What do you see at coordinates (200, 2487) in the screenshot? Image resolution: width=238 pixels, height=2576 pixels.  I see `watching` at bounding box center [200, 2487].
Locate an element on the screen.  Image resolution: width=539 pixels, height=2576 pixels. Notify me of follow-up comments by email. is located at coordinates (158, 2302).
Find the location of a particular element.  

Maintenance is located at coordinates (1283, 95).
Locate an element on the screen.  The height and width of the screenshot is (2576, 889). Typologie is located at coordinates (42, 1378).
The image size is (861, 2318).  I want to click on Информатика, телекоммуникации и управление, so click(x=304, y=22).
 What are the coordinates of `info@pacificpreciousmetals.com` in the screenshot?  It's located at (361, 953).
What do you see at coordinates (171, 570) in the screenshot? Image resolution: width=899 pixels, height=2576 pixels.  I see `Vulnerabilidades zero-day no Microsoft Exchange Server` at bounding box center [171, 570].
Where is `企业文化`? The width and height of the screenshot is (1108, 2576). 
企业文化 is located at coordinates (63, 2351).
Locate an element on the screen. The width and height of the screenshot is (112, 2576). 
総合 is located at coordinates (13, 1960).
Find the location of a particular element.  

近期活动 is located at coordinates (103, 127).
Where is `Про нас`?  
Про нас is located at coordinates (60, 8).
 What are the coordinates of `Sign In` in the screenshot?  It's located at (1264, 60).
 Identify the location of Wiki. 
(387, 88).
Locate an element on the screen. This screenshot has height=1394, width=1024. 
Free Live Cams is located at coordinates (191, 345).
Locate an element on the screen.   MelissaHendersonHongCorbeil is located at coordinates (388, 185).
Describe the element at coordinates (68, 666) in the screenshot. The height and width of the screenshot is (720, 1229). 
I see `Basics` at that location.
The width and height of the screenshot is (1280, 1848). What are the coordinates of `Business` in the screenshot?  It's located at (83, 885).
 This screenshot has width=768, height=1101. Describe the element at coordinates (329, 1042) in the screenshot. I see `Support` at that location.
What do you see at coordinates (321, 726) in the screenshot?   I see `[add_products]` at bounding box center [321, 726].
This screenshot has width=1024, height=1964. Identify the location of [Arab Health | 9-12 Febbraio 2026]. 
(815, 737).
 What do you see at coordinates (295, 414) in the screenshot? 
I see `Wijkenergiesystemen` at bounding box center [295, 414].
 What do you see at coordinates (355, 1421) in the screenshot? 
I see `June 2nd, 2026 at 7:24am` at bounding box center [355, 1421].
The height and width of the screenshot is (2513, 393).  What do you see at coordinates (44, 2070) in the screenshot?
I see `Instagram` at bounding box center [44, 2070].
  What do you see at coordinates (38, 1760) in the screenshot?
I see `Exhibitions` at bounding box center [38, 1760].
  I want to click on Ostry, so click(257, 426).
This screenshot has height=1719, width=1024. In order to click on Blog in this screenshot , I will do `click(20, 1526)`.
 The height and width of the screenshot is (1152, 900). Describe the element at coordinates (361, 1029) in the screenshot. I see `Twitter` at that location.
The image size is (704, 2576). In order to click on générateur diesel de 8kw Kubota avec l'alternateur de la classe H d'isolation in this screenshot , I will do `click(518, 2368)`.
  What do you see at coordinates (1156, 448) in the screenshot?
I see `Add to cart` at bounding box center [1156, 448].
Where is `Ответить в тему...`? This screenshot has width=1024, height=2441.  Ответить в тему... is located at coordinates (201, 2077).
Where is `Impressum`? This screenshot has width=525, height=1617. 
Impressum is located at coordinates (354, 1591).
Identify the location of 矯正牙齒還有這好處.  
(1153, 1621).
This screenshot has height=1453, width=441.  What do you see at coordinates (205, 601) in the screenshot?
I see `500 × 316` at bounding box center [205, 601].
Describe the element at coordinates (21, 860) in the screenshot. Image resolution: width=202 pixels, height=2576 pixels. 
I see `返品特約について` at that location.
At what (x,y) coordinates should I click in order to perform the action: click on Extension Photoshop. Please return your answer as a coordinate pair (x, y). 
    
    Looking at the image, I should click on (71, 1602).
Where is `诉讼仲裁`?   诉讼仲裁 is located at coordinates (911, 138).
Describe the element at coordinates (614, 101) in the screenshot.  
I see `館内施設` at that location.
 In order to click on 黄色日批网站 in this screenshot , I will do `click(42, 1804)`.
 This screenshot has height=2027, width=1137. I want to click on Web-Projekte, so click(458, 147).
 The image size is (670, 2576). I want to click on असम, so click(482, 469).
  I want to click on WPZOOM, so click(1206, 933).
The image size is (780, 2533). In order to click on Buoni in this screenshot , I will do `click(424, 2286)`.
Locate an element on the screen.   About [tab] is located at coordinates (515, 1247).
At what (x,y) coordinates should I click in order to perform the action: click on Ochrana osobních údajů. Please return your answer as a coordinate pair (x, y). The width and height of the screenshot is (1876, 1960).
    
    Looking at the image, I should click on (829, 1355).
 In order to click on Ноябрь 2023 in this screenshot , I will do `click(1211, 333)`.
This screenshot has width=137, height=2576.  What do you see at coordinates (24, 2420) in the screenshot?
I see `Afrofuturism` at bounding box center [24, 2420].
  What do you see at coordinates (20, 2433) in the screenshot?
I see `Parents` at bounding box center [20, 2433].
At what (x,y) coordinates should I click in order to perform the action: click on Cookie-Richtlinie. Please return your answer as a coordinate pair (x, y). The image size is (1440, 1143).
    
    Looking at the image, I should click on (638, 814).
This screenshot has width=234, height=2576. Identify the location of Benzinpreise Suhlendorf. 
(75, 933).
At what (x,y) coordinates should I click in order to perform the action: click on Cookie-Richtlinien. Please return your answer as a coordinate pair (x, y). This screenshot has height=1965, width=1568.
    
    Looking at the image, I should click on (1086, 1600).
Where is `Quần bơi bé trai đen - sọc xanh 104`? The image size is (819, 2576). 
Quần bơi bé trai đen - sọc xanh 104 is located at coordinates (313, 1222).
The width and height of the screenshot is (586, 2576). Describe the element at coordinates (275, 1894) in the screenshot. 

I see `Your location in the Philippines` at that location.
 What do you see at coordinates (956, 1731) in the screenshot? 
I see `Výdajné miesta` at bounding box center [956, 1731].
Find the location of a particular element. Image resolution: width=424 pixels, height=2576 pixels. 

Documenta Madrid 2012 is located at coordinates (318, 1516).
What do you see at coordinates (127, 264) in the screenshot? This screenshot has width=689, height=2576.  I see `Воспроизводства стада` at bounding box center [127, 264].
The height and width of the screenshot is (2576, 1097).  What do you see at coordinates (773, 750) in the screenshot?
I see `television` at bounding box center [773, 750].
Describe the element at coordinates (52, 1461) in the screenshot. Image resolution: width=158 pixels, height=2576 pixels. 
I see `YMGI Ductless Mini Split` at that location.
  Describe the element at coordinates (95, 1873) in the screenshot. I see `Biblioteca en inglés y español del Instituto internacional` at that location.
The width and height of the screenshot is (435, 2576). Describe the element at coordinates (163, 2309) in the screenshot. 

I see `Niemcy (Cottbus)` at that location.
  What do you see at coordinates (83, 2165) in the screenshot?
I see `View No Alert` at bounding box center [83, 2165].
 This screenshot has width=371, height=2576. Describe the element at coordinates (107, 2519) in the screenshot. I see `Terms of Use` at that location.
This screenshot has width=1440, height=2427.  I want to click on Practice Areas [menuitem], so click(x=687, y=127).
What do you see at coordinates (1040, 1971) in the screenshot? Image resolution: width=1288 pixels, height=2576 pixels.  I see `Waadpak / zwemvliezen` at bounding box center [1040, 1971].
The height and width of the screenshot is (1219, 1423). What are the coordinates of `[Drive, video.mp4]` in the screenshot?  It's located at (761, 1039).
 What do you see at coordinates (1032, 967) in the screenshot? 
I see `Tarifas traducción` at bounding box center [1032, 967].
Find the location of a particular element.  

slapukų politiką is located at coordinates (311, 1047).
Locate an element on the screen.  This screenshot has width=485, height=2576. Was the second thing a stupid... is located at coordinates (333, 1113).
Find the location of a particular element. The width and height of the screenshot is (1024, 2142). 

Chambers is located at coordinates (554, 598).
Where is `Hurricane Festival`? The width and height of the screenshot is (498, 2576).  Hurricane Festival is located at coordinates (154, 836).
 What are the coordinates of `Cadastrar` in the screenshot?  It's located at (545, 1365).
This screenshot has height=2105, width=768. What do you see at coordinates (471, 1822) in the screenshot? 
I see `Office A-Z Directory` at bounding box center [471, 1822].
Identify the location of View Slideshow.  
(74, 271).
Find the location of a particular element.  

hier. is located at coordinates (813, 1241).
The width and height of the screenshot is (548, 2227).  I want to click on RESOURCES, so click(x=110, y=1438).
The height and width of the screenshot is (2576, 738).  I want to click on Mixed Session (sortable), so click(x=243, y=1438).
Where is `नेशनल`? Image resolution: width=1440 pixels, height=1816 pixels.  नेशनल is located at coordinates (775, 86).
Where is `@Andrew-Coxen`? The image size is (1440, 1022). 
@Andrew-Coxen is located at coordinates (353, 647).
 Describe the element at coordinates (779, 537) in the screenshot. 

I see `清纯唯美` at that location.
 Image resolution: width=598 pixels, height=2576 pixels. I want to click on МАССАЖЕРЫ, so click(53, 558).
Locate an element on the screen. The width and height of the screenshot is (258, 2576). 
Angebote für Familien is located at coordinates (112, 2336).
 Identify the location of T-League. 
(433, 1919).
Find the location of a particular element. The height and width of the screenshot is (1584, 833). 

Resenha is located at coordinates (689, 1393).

### What you are asked to do
Reproduce exactly what appears from the line containing "Describe the element at coordinates (779, 537)" down to the final line of the data.

### Solution
 Describe the element at coordinates (779, 537) in the screenshot. 

I see `清纯唯美` at that location.
 Image resolution: width=598 pixels, height=2576 pixels. I want to click on МАССАЖЕРЫ, so click(53, 558).
Locate an element on the screen. The width and height of the screenshot is (258, 2576). 
Angebote für Familien is located at coordinates (112, 2336).
 Identify the location of T-League. 
(433, 1919).
Find the location of a particular element. The height and width of the screenshot is (1584, 833). 

Resenha is located at coordinates (689, 1393).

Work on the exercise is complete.